In contrast to the large number of buses and loads in a distribution network, a very limited number of measurements are available. In practice, measurements are only available at distribution substations, transformers and some important loads. The small number of direct measurements is generally insufficient to make the system observable and hence obtaining accurate state estimation in distribution networks is a major challenge.
Although the installation of Automatic Meter Reading (AMR) and Remote Terminal Units (RTUs) could provide more direct measurements, the cost of implementing large number of such measurement devices to improve the observability of the system is significant and their widespread installation is therefore economically not justifiable. This will lead to a tool which enables best possible performance at minimum measurement system complexity and cost.

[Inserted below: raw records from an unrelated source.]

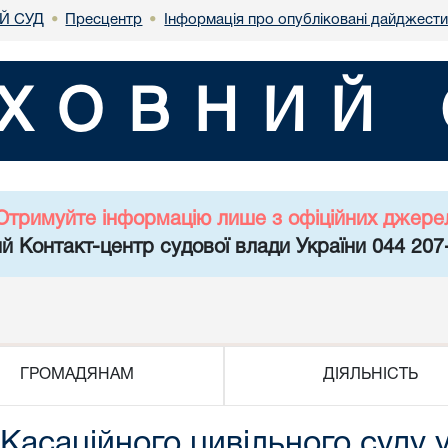
Й СУД
Пресцентр
Інформація про опубліковані дайджести
•
•
ХОВНИЙ 
Отримуйте інформацію лише з офіційних джере
й Контакт-центр судової влади України 044 207
ГРОМАДЯНАМ
ДІЯЛЬНІСТЬ
Касаційного цивільного суду 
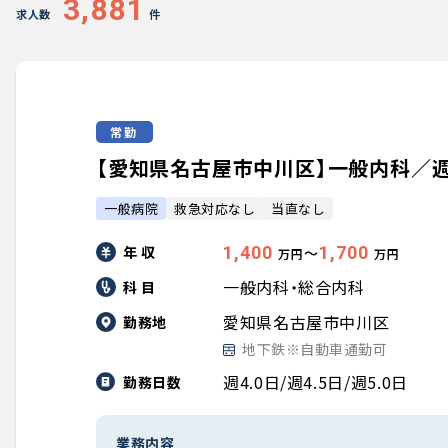
3,881
求人数
件
常勤
【愛知県名古屋市中川区】一般内科／週4.0
一般病院
救急対応なし
当直なし
年 収
1,400
1,700
〜
万円
万円
一般内科・総合内科
科 目
愛知県名古屋市中川区
勤務地
地下鉄※自動車通勤可
週4.0日/週4.5日/週5.0日
勤務日数
業務内容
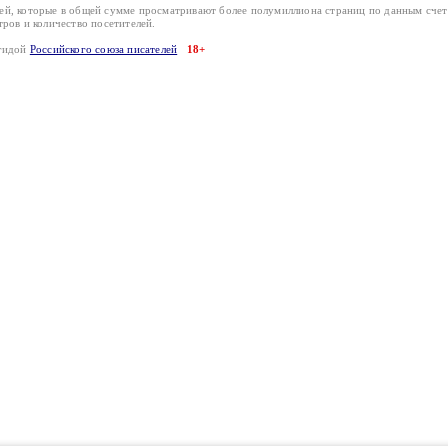
лей, которые в общей сумме просматривают более полумиллиона страниц по данным сче
тров и количество посетителей.
эгидой
Российского союза писателей
18+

Dynamic State Estimation (DSE) of the static state of the network leverages the information in the time history of few available measurement points to improve estimation robustness and accuracy. DSE furthermore possesses the ability to predict the state of the system one step ahead. This forecasting ability has tremendous advantages in performing security analysis and allows more time for the operator to take control actions. Furthermore, DSE can easily integrate any type of measurement information (e.g. voltage, current, power measurements), and can be applied on any network type (e.g. looped, meshed, radial).

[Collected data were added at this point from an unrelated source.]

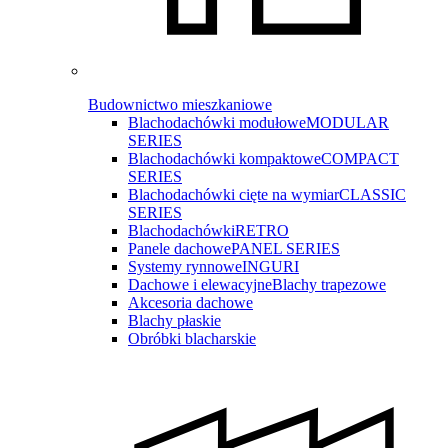
Budownictwo mieszkaniowe
Blachodachówki modułowe
MODULAR
SERIES
Blachodachówki kompaktowe
COMPACT
SERIES
Blachodachówki cięte na wymiar
CLASSIC
SERIES
Blachodachówki
RETRO
Panele dachowe
PANEL SERIES
Systemy rynnowe
INGURI
Dachowe i elewacyjne
Blachy trapezowe
Akcesoria dachowe
Blachy płaskie
Obróbki blacharskie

The project aims to develop methodologies to determine the minimum number of measurement elements to obtain a proper estimation of the grid state. The previous tools will be used for a set of show cases, and the aim with be to show the benefit of these techniques to a) ensure stable behaviour of the electrical grid, and b) optimize integration of energy sources into the grid.
- Optimal automatic meter reading & remote technical unit placement to enhance observability of electrical network.
- Dynamic state estimation to leverage sensor information for estimating the state of the network and state prediction.
- Show cases to demonstrate the benefits of the previous monitoring tools.
- Tools to enable the best possible performance at minimum measurement system complexity and cost.